Saved entries:
BEGIN

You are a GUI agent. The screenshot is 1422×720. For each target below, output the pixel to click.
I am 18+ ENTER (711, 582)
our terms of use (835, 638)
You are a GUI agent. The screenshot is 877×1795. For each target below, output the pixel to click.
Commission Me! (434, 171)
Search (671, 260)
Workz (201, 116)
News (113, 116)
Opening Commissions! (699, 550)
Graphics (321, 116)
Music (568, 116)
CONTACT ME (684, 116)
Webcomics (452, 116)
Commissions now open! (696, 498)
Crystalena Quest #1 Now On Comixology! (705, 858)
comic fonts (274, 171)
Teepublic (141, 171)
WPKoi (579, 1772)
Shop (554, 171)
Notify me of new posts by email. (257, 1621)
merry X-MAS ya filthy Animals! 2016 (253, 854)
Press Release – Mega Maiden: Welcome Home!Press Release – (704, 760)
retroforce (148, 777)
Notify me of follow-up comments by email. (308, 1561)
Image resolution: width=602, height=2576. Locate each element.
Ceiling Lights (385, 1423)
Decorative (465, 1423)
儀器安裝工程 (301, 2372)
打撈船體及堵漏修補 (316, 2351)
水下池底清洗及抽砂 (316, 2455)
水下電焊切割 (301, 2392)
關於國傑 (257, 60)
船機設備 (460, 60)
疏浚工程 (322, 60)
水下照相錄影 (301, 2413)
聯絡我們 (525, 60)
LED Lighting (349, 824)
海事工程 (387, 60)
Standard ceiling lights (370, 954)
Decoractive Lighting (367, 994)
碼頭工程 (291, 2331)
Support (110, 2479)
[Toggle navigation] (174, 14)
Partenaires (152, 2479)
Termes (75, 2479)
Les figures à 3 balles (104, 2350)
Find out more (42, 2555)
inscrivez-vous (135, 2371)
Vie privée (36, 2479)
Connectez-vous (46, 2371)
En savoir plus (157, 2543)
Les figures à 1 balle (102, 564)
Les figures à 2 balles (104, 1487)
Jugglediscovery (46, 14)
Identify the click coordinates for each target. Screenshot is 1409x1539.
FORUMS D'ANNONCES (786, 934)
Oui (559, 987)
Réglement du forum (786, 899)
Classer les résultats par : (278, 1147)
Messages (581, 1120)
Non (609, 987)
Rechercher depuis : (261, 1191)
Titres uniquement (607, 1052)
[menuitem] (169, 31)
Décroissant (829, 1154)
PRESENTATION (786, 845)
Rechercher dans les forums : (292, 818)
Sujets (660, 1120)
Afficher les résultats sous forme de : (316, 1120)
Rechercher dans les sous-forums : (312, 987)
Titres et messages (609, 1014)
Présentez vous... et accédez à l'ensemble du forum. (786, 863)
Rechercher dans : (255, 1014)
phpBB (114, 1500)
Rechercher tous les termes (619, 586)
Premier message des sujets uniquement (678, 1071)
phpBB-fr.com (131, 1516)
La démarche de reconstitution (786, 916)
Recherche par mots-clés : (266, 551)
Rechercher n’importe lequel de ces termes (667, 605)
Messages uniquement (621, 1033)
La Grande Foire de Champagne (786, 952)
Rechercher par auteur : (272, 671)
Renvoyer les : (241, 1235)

END

TO DO :: Every entry above should be transcribed exactly and in full.

SOLUTION ::
You are a GUI agent. The screenshot is 1422×720. For each target below, output the pixel to click.
I am 18+ ENTER (711, 582)
our terms of use (835, 638)
You are a GUI agent. The screenshot is 877×1795. For each target below, output the pixel to click.
Commission Me! (434, 171)
Search (671, 260)
Workz (201, 116)
News (113, 116)
Opening Commissions! (699, 550)
Graphics (321, 116)
Music (568, 116)
CONTACT ME (684, 116)
Webcomics (452, 116)
Commissions now open! (696, 498)
Crystalena Quest #1 Now On Comixology! (705, 858)
comic fonts (274, 171)
Teepublic (141, 171)
WPKoi (579, 1772)
Shop (554, 171)
Notify me of new posts by email. (257, 1621)
merry X-MAS ya filthy Animals! 2016 (253, 854)
Press Release – Mega Maiden: Welcome Home!Press Release – (704, 760)
retroforce (148, 777)
Notify me of follow-up comments by email. (308, 1561)
Image resolution: width=602, height=2576. Locate each element.
Ceiling Lights (385, 1423)
Decorative (465, 1423)
儀器安裝工程 (301, 2372)
打撈船體及堵漏修補 (316, 2351)
水下池底清洗及抽砂 (316, 2455)
水下電焊切割 (301, 2392)
關於國傑 (257, 60)
船機設備 (460, 60)
疏浚工程 (322, 60)
水下照相錄影 (301, 2413)
聯絡我們 (525, 60)
LED Lighting (349, 824)
海事工程 (387, 60)
Standard ceiling lights (370, 954)
Decoractive Lighting (367, 994)
碼頭工程 (291, 2331)
Support (110, 2479)
[Toggle navigation] (174, 14)
Partenaires (152, 2479)
Termes (75, 2479)
Les figures à 3 balles (104, 2350)
Find out more (42, 2555)
inscrivez-vous (135, 2371)
Vie privée (36, 2479)
Connectez-vous (46, 2371)
En savoir plus (157, 2543)
Les figures à 1 balle (102, 564)
Les figures à 2 balles (104, 1487)
Jugglediscovery (46, 14)
Identify the click coordinates for each target. Screenshot is 1409x1539.
FORUMS D'ANNONCES (786, 934)
Oui (559, 987)
Réglement du forum (786, 899)
Classer les résultats par : (278, 1147)
Messages (581, 1120)
Non (609, 987)
Rechercher depuis : (261, 1191)
Titres uniquement (607, 1052)
[menuitem] (169, 31)
Décroissant (829, 1154)
PRESENTATION (786, 845)
Rechercher dans les forums : (292, 818)
Sujets (660, 1120)
Afficher les résultats sous forme de : (316, 1120)
Rechercher dans les sous-forums : (312, 987)
Titres et messages (609, 1014)
Présentez vous... et accédez à l'ensemble du forum. (786, 863)
Rechercher dans : (255, 1014)
phpBB (114, 1500)
Rechercher tous les termes (619, 586)
Premier message des sujets uniquement (678, 1071)
phpBB-fr.com (131, 1516)
La démarche de reconstitution (786, 916)
Recherche par mots-clés : (266, 551)
Rechercher n’importe lequel de ces termes (667, 605)
Messages uniquement (621, 1033)
La Grande Foire de Champagne (786, 952)
Rechercher par auteur : (272, 671)
Renvoyer les : (241, 1235)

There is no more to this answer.